»»

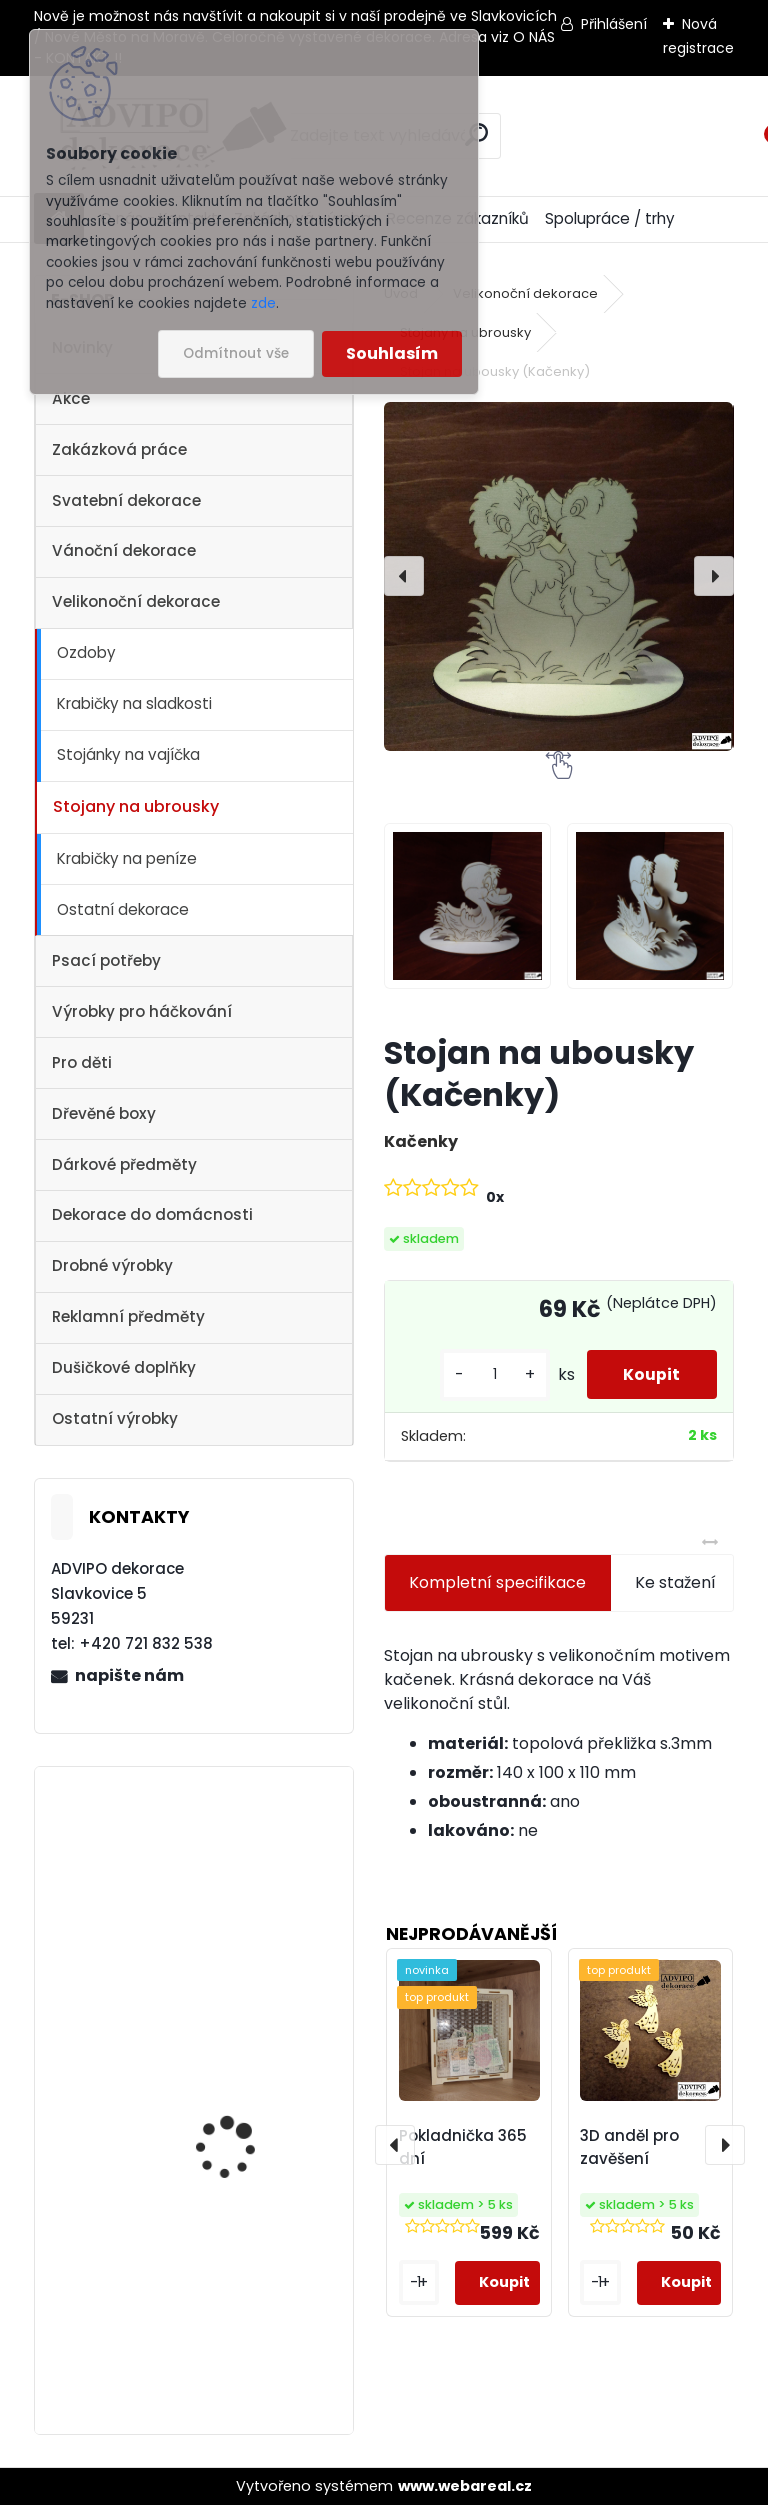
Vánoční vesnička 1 (232, 2296)
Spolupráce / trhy (610, 218)
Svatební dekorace (126, 500)
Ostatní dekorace (123, 909)
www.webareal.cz (465, 2486)
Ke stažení (675, 1582)
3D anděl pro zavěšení (629, 2147)
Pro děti (82, 1062)
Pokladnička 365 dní (463, 2147)
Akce (71, 398)
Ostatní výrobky (115, 1418)
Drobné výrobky (112, 1265)
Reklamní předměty (128, 1316)
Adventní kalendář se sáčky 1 (241, 1908)
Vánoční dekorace (124, 550)
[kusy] (488, 1374)
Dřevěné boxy (104, 1113)
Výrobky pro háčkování (142, 1011)
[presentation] (404, 576)
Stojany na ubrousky (136, 806)
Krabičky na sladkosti (134, 703)
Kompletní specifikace (497, 1582)
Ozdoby (86, 652)
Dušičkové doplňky (124, 1367)
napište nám (129, 1675)
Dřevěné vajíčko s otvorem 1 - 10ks (226, 2087)
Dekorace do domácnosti (152, 1214)
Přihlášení (614, 24)
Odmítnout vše (236, 353)
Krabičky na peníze (127, 858)
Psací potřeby (106, 960)
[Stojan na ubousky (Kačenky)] (558, 576)
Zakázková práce (119, 449)
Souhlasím (392, 353)
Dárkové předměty (124, 1164)
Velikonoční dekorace (136, 601)
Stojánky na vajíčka (128, 754)
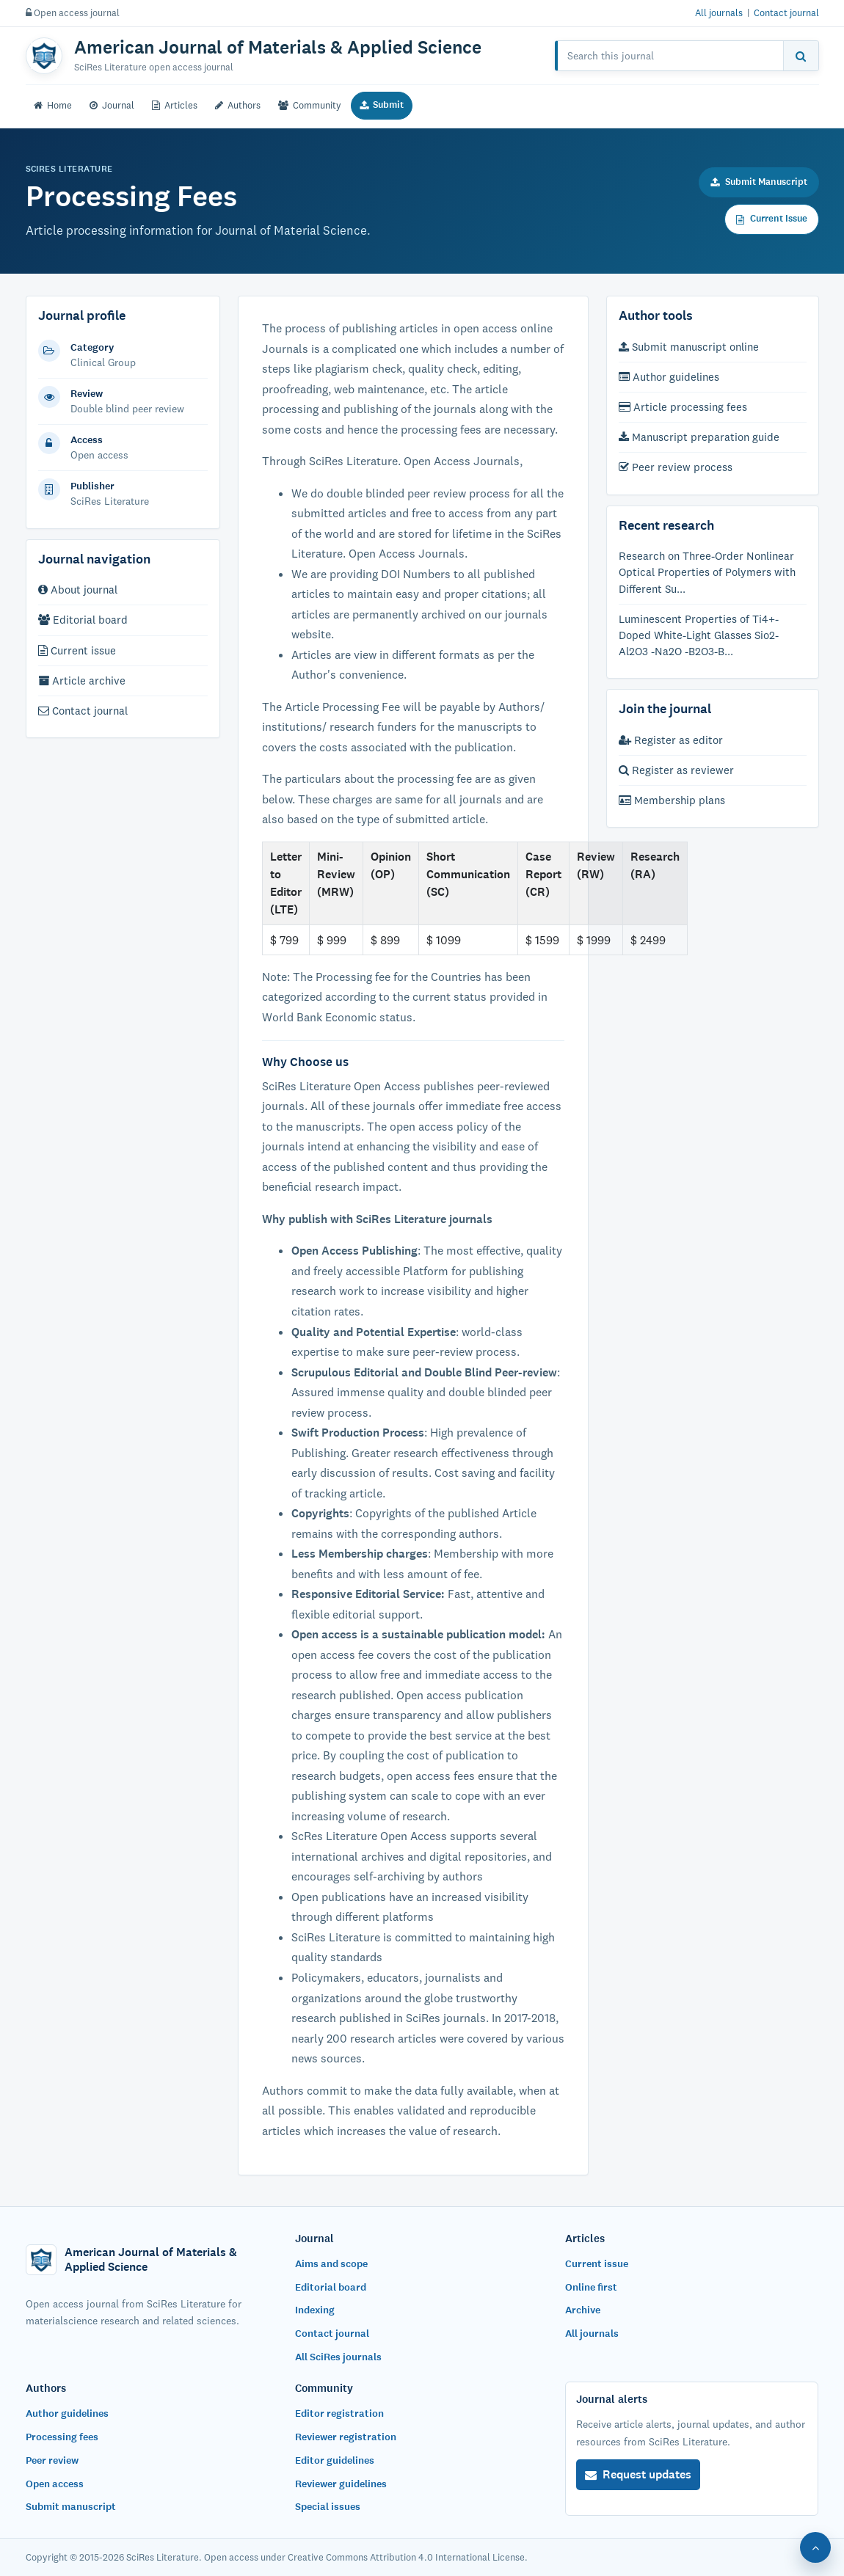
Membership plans (672, 800)
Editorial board (83, 620)
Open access (55, 2484)
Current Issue (771, 218)
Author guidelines (669, 377)
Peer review (52, 2460)
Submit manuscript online (689, 347)
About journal (77, 589)
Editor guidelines (334, 2460)
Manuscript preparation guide (699, 437)
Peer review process (675, 467)
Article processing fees (683, 407)
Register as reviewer (676, 770)
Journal (112, 105)
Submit (382, 105)
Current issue (77, 650)
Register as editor (671, 740)
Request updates (638, 2474)
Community (309, 105)
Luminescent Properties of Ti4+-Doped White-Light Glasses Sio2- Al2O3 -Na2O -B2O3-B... (699, 635)
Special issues (327, 2507)
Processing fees (62, 2437)
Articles (174, 105)
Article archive (81, 680)
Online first (591, 2287)
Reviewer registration (345, 2437)
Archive (582, 2310)
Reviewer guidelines (341, 2484)
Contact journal (786, 12)
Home (53, 105)
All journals (719, 12)
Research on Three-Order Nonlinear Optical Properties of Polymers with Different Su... (707, 572)
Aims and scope (331, 2264)
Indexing (315, 2310)
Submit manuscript (71, 2507)
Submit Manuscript (758, 182)
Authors (238, 105)
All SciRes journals (338, 2357)
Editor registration (339, 2413)
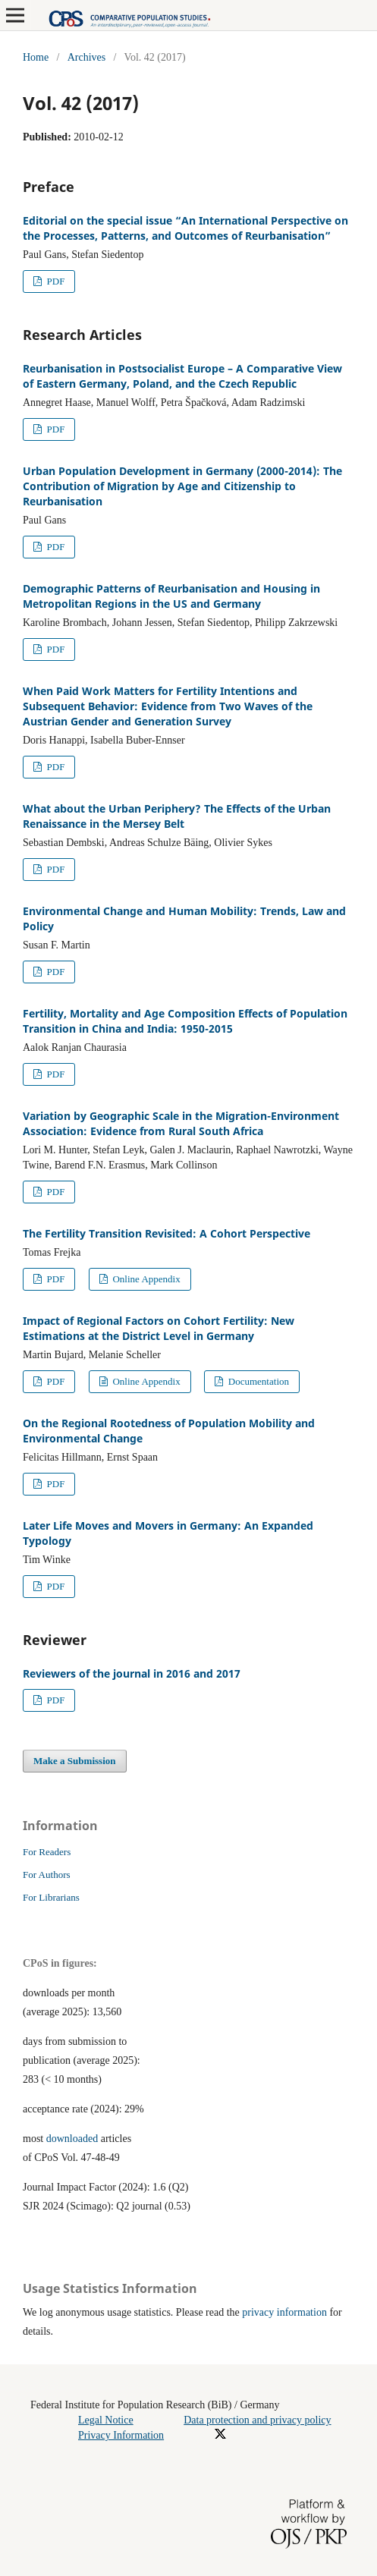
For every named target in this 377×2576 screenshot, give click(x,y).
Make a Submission (74, 1760)
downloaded (72, 2138)
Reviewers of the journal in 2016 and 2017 (131, 1673)
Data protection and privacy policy (257, 2420)
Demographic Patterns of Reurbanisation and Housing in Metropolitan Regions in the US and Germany (171, 596)
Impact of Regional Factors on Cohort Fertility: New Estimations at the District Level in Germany (158, 1328)
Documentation (258, 1381)
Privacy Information (121, 2435)
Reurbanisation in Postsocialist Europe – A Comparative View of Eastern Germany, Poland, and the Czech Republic (182, 376)
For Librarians (51, 1897)
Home (36, 57)
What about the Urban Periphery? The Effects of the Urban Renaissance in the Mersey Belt (177, 816)
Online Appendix (145, 1279)
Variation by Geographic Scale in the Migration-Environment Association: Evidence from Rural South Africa (181, 1123)
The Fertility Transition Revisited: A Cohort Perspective (166, 1233)
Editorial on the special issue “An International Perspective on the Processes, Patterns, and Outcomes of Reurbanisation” (185, 228)
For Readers (47, 1851)
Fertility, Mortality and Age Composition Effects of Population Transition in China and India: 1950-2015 (185, 1021)
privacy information (284, 2312)
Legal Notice (106, 2420)
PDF (54, 281)
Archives (87, 57)
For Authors (47, 1874)
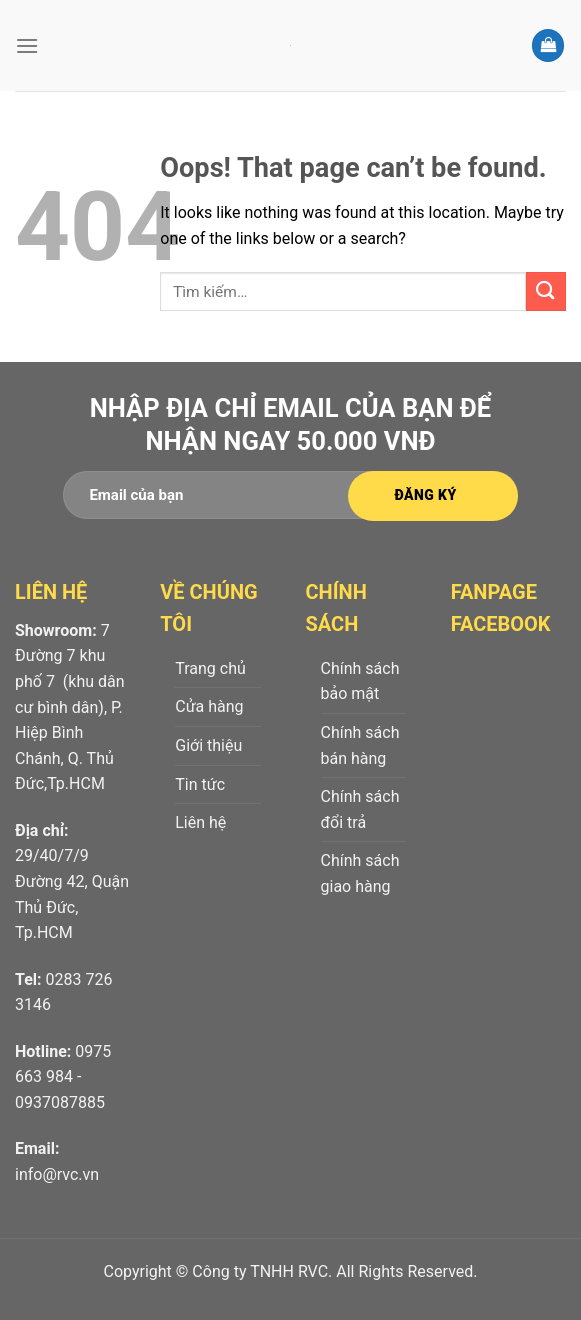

««

Extract, without any images, the part of the material above that opens with the line containing "Drobné výrobky (112, 1265)" and closes with the line containing "Open access (55, 2484)", both lines included.

Drobné výrobky (112, 1265)
Reklamní předměty (128, 1316)
Adventní kalendář se sáčky 1 (241, 1908)
Vánoční dekorace (124, 550)
[kusy] (488, 1374)
Dřevěné boxy (104, 1113)
Výrobky pro háčkování (142, 1011)
[presentation] (404, 576)
Stojany na ubrousky (136, 806)
Krabičky na sladkosti (134, 703)
Kompletní specifikace (497, 1582)
Ozdoby (86, 652)
Dušičkové doplňky (124, 1367)
napište nám (129, 1675)
Dřevěné vajíčko s otvorem 1 - 10ks (226, 2087)
Dekorace do domácnosti (152, 1214)
Přihlášení (614, 24)
Odmítnout vše (236, 353)
Krabičky na peníze (127, 858)
Psací potřeby (106, 960)
[Stojan na ubousky (Kačenky)] (558, 576)
Zakázková práce (119, 449)
Souhlasím (392, 353)
Dárkové předměty (124, 1164)
Velikonoční dekorace (136, 601)
Stojánky na vajíčka (128, 754)
Membership plans (672, 800)
Editorial board (83, 620)
Open access (55, 2484)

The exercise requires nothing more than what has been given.